9. Toutefois, il ressort des pièces du dossier, d'une part, que le titre de séjour belge de Mme A C est arrivé à expiration le 31 octobre 2022, soit antérieurement à la date de la décision attaquée, et d'autre part, qu'elle suit, ainsi que dit au point 5, des cours en présentiel, à l'ESLSCA, avec un taux de présence sans défaut, comme l'atteste un message électronique envoyé par la direction de cette formation. Alors qu'elle n'a pas répondu à une mesure d'instruction diligentée par le tribunal ayant pour objet de déterminer avec précision son lieu de résidence, l'ensemble de ces éléments permettent de considérer pour établi que Mme A C réside en France, sans titre de séjour belge valable. Par suite, dès lors qu'elle a fait le choix d'établir sa résidence habituelle en France en cours de procédure, sa situation ne relevait plus, à la date de la décision attaquée, du champ de l'instruction interministérielle relative aux demandes de visas de long séjour pour études dans le cadre de la directive UE 2016/801 du 4 juillet 2019, mais de celui fixé par les dispositions de l'article L. 422-1 et suivants du code de l'entrée et du séjour des étrangers et du droit d'asile relatives aux titres de séjour pour motif d'études, lesquels peuvent être délivrés aux étudiants ne justifiant pas d'un visa de long séjour à ce titre en vertu de l'article L 412-3 du même code. Dans ces conditions, il y a lieu de faire droit à la demande de substitution de motifs sollicitée par le ministre de l'intérieur et des outre-mer.

10. Il résulte de tout ce qui précède que les conclusions à fin d'annulation présentées par Mme A C doivent être rejetées.

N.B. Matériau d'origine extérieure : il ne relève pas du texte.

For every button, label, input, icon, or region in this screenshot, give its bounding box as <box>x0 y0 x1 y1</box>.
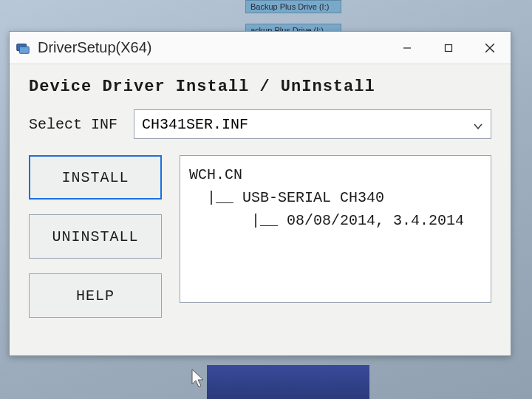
inf-dropdown[interactable]: CH341SER.INF <box>134 109 491 139</box>
main-row: INSTALL UNINSTALL HELP WCH.CN |__ USB-SE… <box>29 155 491 318</box>
select-inf-label: Select INF <box>29 116 117 133</box>
driver-info-box: WCH.CN |__ USB-SERIAL CH340 |__ 08/08/20… <box>180 155 491 303</box>
section-heading: Device Driver Install / UnInstall <box>29 78 491 96</box>
titlebar[interactable]: DriverSetup(X64) <box>10 32 511 64</box>
mouse-cursor-icon <box>191 368 205 389</box>
desktop-drive-icon-1[interactable]: Backup Plus Drive (I:) <box>245 0 341 13</box>
svg-rect-1 <box>19 47 29 53</box>
minimize-button[interactable] <box>386 32 428 64</box>
chevron-down-icon <box>473 119 483 129</box>
help-button[interactable]: HELP <box>29 273 162 318</box>
svg-rect-3 <box>446 44 452 51</box>
app-icon <box>14 39 32 57</box>
install-button[interactable]: INSTALL <box>29 155 162 200</box>
driver-vendor: WCH.CN <box>189 166 242 183</box>
inf-row: Select INF CH341SER.INF <box>29 109 491 139</box>
driver-device: USB-SERIAL CH340 <box>242 189 384 206</box>
inf-dropdown-value: CH341SER.INF <box>142 116 248 133</box>
driver-version: 08/08/2014, 3.4.2014 <box>287 212 464 229</box>
uninstall-button[interactable]: UNINSTALL <box>29 214 162 259</box>
window-title: DriverSetup(X64) <box>38 39 152 56</box>
button-column: INSTALL UNINSTALL HELP <box>29 155 162 318</box>
taskbar-fragment <box>207 365 369 399</box>
maximize-button[interactable] <box>428 32 469 64</box>
driversetup-window: DriverSetup(X64) Device Driver Install /… <box>9 31 511 356</box>
close-button[interactable] <box>469 32 511 64</box>
client-area: Device Driver Install / UnInstall Select… <box>10 64 511 331</box>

Par voie de conséquence, ses conclusions à fin d'injonction ainsi que celles présentées au titre des frais liés au litige doivent l'être également.

D E C I D E :

Article 1er : La requête de Mme A D est rejetée.

Article 2 : Le présent jugement sera notifié à Mme B A C et au ministre de l'intérieur et des outre-mer.

Délibéré après l'audience du 4 septembre 2023, à laquelle siégeaient :

Mme Chauvet, présidente,

Mme André, première conseillère,

Mme Heng, conseillère.

Rendu public par mise à disposition au greffe le 25 septembre 2023.

La rapporteure,

M. ANDRE

La présidente,

C. CHAUVET

La greffière,

C. GUILLAS

La République mande et ordonne au ministre de l'intérieur et des outre-mer en ce qui le concerne ou à tous commissaires de justice à ce requis en ce qui concerne les voies de droit commun contre les parties privées, de pourvoir à l'exécution de la présente décision.